Thursday, November 24, 2016

The Final Solution: A Thanksgiving Message (or Ain't Too Proud To Hate)

A friend writes, I have been thinking about your recent posts and I have to say I agree about Republicans. I can’t look them in the eye, any of ‘em, but especially those who voted for Trump. I have always considered myself a fairly rigid and closed minded person who really isn’t interested in anything but myself and in particular that part of the anatomy which most men hold onto most tenaciously. However, I have noted I am even more rigid and closed-minded lately. I have never liked whining liberals, petitions, any demonstrators who adversely affect alternate side of the street parking (and especially those who are on the verge of becoming a lynch mob) and so on. However, I'm becoming more closed-minded and rigid, if that's possible.
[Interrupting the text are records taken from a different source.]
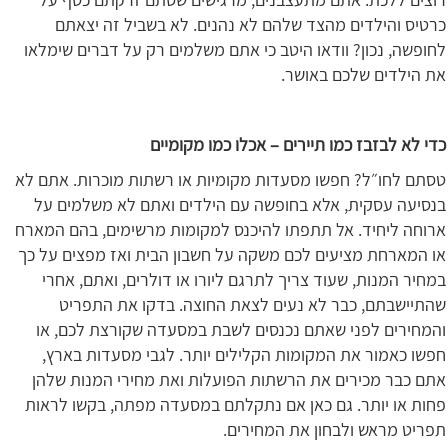
כרטיס והילדים מהצד שלהם לא נהנים. לא בשביל זה יצאתם
לחופשה, נכון? וודאו היטב כי אתם משלמים רק על דברים שימלאו
את הילדים שלכם באושר.
כדי לא לבזבז כמו תיירים – אכלו כמו מקומיים
טסתם לחו״ל? חפשו מסעדות מקומיות או רשתות מוכרות. אתם לא
בנסיעה עסקית, אלא בחופשה עם הילדים ואתם לא משלמים על
ארוחה ליחיד. אל תתפתו להיכנס למקומות מרשימים, בהם המארח
או המארחת מציעים לכם משקה על חשבון הבית ואז מפצים על כך
במחיר המנות, שעוד צריך לתרגם ליורו או דולרים, ואתם, אחרי
שהתיישבתם, כבר לא נעים לצאת החוצה. בדקו את התפריט
והמחירים לפני שאתם נכנסים לשבת במסעדה שקורצת לכם, או
חפשו כאמור את המקומות הקלילים יותר. לגבי מסעדות בארץ,
אתם כבר מכירים את הרשתות הפועלות ואת מחירי המנות שלהן
פחות או יותר. גם כאן אם נתקלתם במסעדה מפתה, בקשו לראות
תפריט מראש ולבחון את המחירים.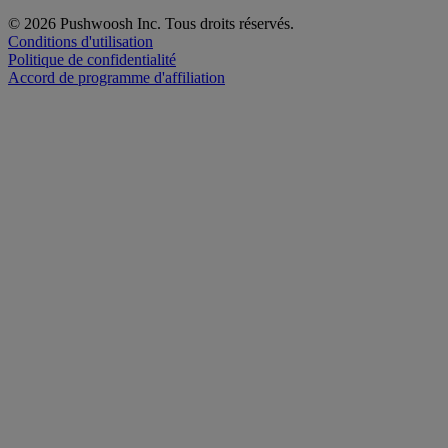
© 2026 Pushwoosh Inc. Tous droits réservés.
Conditions d'utilisation
Politique de confidentialité
Accord de programme d'affiliation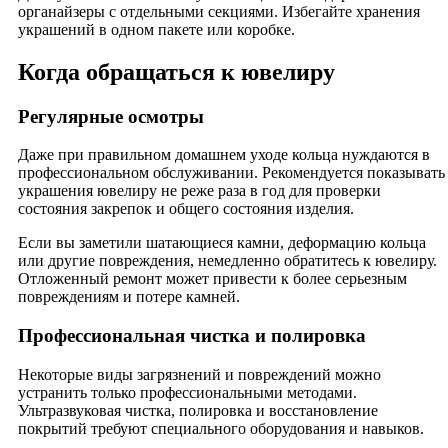
органайзеры с отдельными секциями. Избегайте хранения
украшений в одном пакете или коробке.
Когда обращаться к ювелиру
Регулярные осмотры
Даже при правильном домашнем уходе кольца нуждаются в
профессиональном обслуживании. Рекомендуется показывать
украшения ювелиру не реже раза в год для проверки
состояния закрепок и общего состояния изделия.
Если вы заметили шатающиеся камни, деформацию кольца
или другие повреждения, немедленно обратитесь к ювелиру.
Отложенный ремонт может привести к более серьезным
повреждениям и потере камней.
Профессиональная чистка и полировка
Некоторые виды загрязнений и повреждений можно
устранить только профессиональными методами.
Ультразвуковая чистка, полировка и восстановление
покрытий требуют специального оборудования и навыков.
Republicans to me used to be simply Republicans and a Republican porn star was just as attractive as a Democratic leaning one (you know what direction we are talking about), but now I can’t watch the videos of porn stars who have supported Trump (a larger number than we predicted). The divide is too big. In all seriousness I couldn’t even butt fuck a Trump supporter. That is how bad it’s gotten for me. Love, your self-centered self righteous yes wishy washy liberal friend.”